5.2 Dass die Stellungnahme des Abklärungsdienstes vom 11. August 2003 eine wesentliche Grundlage des Einspracheentscheids bildete, kann nicht zweifelhaft sein. Die IV-Stelle hat deren Argumentation praktisch integral übernommen und bezüglich der einzelnen Einwände des Einsprechers umfassend daraus zitiert. Aus diesem Umstand kann indessen nicht gefolgert werden, die Nichtzustellung dieses Berichts vor Erlass des Einspracheentscheids stelle eine schwere, keiner Heilung zugängliche Verletzung des rechtlichen Gehörs dar. Der Abklärungsdienst bestätigte nämlich in allen wesentlichen Punkten lediglich die der Verfügung vom 29. Mai 2003 zugrunde gelegte Beurteilung. Sein Ergänzungsbericht enthält keine neuen entscheidrelevanten Gesichtspunkte, sondern äussert sich einzig zu den in der Einsprache vorgebrachten Rügen. Selbst wenn eine Gehörsverletzung zu bejahen ist, muss sie mit Blick auf die Verfahrensdauer und das Interesse des Versicherten an einem raschen Abschluss des Verfahrens als leicht bezeichnet werden, so dass trotz der Zurückhaltung, welche sich das Eidgenössische Versicherungsgericht bei der Prüfung der Frage auferlegt, ob eine Vorinstanz einen (festgestellten) Verfahrensmangel zu Recht als unheilbar erachtet hat (vgl. RKUV 1998 Nr. U 309 S. 461 Erw. 3c), die Aufhebung des Einspracheentscheids ohne materielle Beurteilung der Sache Bundesrecht verletzt.
 
Erwägung 6
6.2 Grundsätzlich hat eine Partei ein Gesuch um Akteneinsicht zu stellen, damit überhaupt die Einsichtnahme gewährt oder verweigert werden kann (vgl. SVR 2002 IV Nr. 32 S. 103; KÖLZ/HÄNER, Verwaltungsverfahren und Verwaltungsrechtspflege des Bundes, 2. Aufl., Zürich 1998, Rz 298). So kann der Versicherer gemäss Art. 8 Abs. 1 ATSV die Gewährung der Akteneinsicht von einem schriftlichen Gesuch abhängig machen. Allerdings bedingt dies, dass die Beteiligten über den Beizug neuer entscheidwesentlicher Akten informiert werden, welche diese nicht kennen und auch nicht kennen können (KÖLZ/BOSSHART/RÖHL, Kommentar zum Verwaltungsrechtspflegegesetz des Kantons Zürich, 2. Aufl., Zürich 1999, N 71 zu § 8; MERKLI/AESCHLIMANN/HERZOG, Kommentar zum Gesetz vom 23. Mai 1989 über die Verwaltungsrechtspflege des Kantons Bern, Bern 1997, S. 196; Kieser, ATSG-Kommentar, N 20 zu Art. 47).

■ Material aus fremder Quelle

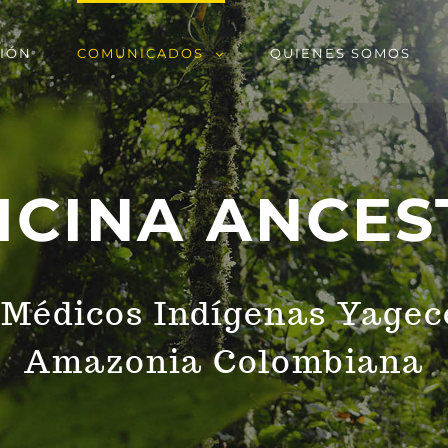
SIÓN
COMUNICADOS
QUIENES SOMOS
ICINA ANCES
 Médicos Indígenas Yagece
Amazonia Colombiana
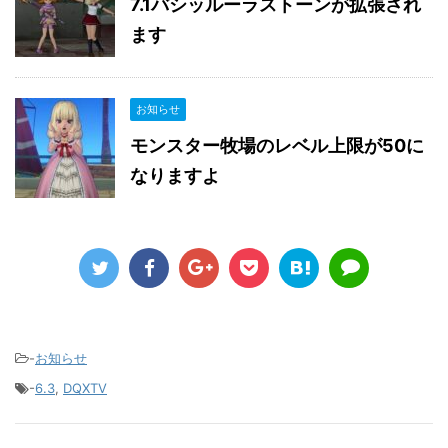
7.1バシッルーラストーンが拡張され
ます
お知らせ
モンスター牧場のレベル上限が50に
なりますよ
-
お知らせ
-
6.3
,
DQXTV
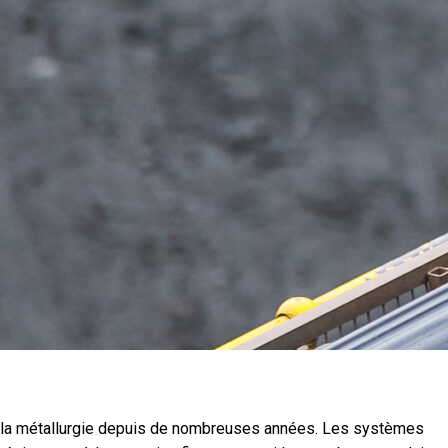
de la métallurgie depuis de nombreuses années. Les systèmes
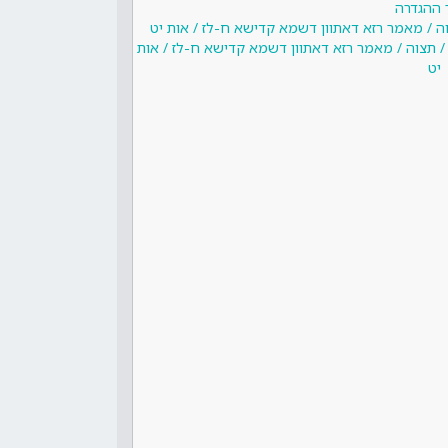
 ההגדרה
וה / מאמר רזא דאתוון דשמא קדישא ח-לז / אות יט
/ תצוה / מאמר רזא דאתוון דשמא קדישא ח-לז / אות
יט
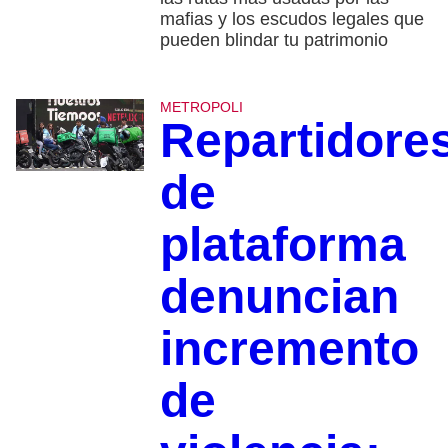
mafias y los escudos legales que
pueden blindar tu patrimonio
METROPOLI
Repartidore
de
plataforma
denuncian
incremento
de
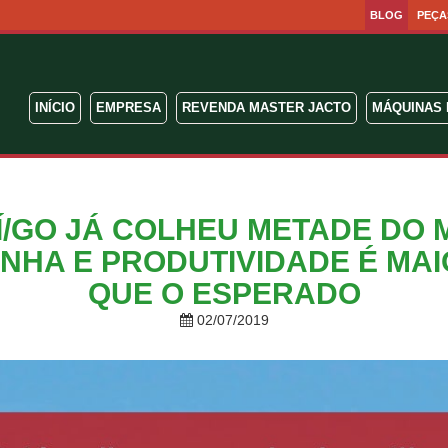
BLOG
PEÇA
INÍCIO
EMPRESA
REVENDA MASTER JACTO
MÁQUINAS 
Í/GO JÁ COLHEU METADE DO 
NHA E PRODUTIVIDADE É MA
QUE O ESPERADO
02/07/2019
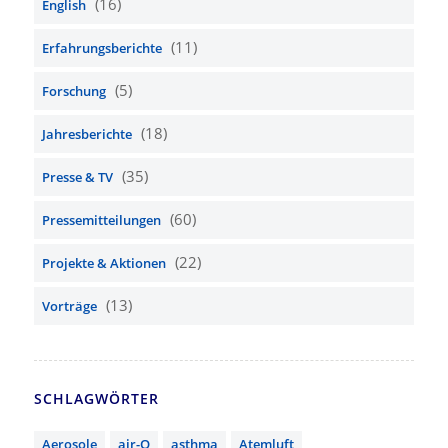
(16)
English
(11)
Erfahrungsberichte
(5)
Forschung
(18)
Jahresberichte
(35)
Presse & TV
(60)
Pressemitteilungen
(22)
Projekte & Aktionen
(13)
Vorträge
SCHLAGWÖRTER
Aerosole
air-Q
asthma
Atemluft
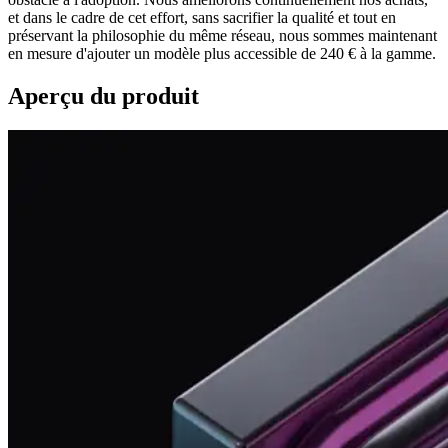
et dans le cadre de cet effort, sans sacrifier la qualité et tout en
préservant la philosophie du même réseau, nous sommes maintenant
en mesure d'ajouter un modèle plus accessible de 240 € à la gamme.
Aperçu du produit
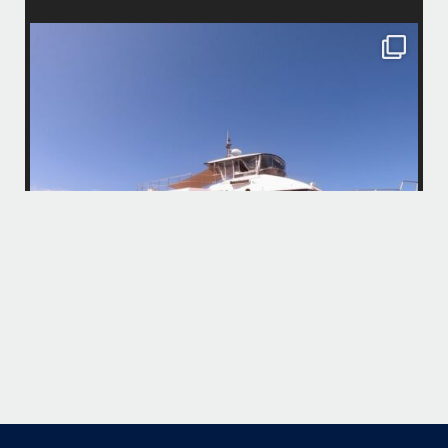
island.message
・
・
はいさい
アイランドメッセージです
・
最近は、連日クルーザーチャーターのご利用が続いていて梅雨明け後の
どな
パーフェクトな海でバナナボートに船上BBQ、シュノーケリングとお楽
しみ頂いております
・
・
何ヶ月も前からやり取りさせて頂き温めていたご予約でしたので、お天
「
気とコンディションに恵まれて、皆さん大満足な一日を過ごして頂けて
本当によかったです
・
立公
・
ま
グ
また来年も社員旅行で沖縄へいらっしゃる際は是非ご利用ください
ね！！
ありがとうございました
ウ
・
・
...
6月 28
・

6.3 Die Entscheidung über Einsichtsbegehren obliegt in erster Linie derjenigen Behörde, in deren Zuständigkeitsbereich die Akten gehören. Da mit der Erhebung einer Beschwerde die Sache aufgrund des Devolutiveffekts in den Zuständigkeitsbereich der Rechtsmittelinstanz übergeht, liegt es in deren Zuständigkeit, die Akteneinsicht zu gewähren, zu verweigern und zu bestimmen, inwieweit Kenntnis zu geben ist, wenn im Beschwerdefall Akteneinsicht verlangt wird (nicht veröffentlichtes Urteil vom 12. Februar 1992, I 230/91; vgl. auch ZAK 1988 S. 38). In der vorinstanzlichen Vernehmlassung vom 6. Februar 2004 hält die IV-Stelle fest, die genannten Unterlagen befänden sich in den Akten und würden auf Gesuch hin ohne weiteres zur Verfügung gestellt.